Chagall e musica Yiddish: omaggio alla cultura ebraica

Fermignano – Lunedì 29 gennaio (ore 21, Sala Monteverdi), nella ricorrenza della giornata della memoria, Fiume di carta fest organizza una serata per approfondire un aspetto della cultura ebraica e aiutarci a comprendere le tradizioni che hanno determinato la coesione di un popolo sparso in varie parti del mondo.

Tradizioni che verranno esplorate attraverso le opere pittoriche dell’ebreo lituano Marc Chagall. Chagall rappresenta uno degli esempi più innovativi del Novecento. Profondamente legato alla cultura ebraica e alle sue origini russe, con la sua opera ha unito l’immagine pittorica, fantasiosa, alla realtà, dimostrando come in un mondo caratterizzato da tragedie, l’arte possa avere un ruolo alto.

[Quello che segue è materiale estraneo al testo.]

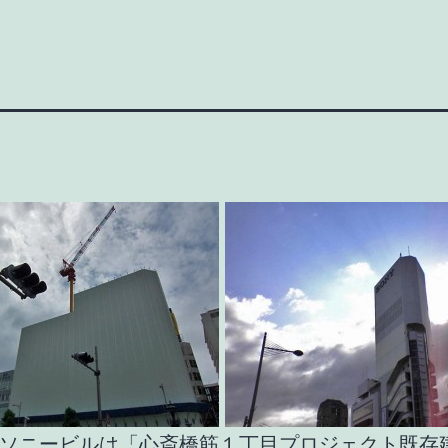
ソニービルは「心斎橋筋１丁目プロジェクト既存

Nell’ambito della serata Bonita Cleri, docente di Storia dell’arte all’Università degli Studi di Urbino Carlo Bo, commenterà alcune opere di Chagall legate ai temi indicati, mentre il duo Faresin-Martinotti eseguirà brani di musica yiddish.

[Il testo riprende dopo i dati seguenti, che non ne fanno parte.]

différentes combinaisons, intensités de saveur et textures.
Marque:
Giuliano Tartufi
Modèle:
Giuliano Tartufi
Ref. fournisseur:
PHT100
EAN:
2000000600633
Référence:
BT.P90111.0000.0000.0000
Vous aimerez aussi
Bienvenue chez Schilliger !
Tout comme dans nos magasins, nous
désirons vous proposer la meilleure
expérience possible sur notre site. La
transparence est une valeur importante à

Antonio Pio Faresin studia da decenni la musica ebraica e ha allestito diverse formazioni musicali con le quali ha proposto e divulgato questo genere musicale con una particolare attenzione agli ambienti culturali e scolastici. Gabriel Martinotti fin da giovanissimo ha interpretato il genere musicale ebraico col quale ha avuto il suo imprinting musicale. Ora frequenta il decimo corso di violino al Conservatorio Rossini di Pesaro col maestro Diego Conti. Nell’iniziativa di Fiume di carta fest, il Duo presenterà un programma particolarmente originale: intreccerà la tradizionale musica ebraica askenazita al repertorio violinistico classico di cui gli ebrei sono stati e sono ancora tra i più valenti esecutori.

All’ingresso verrà offerto un aperitivo kosher, perché anche il cibo è espressione della cultura di un popolo.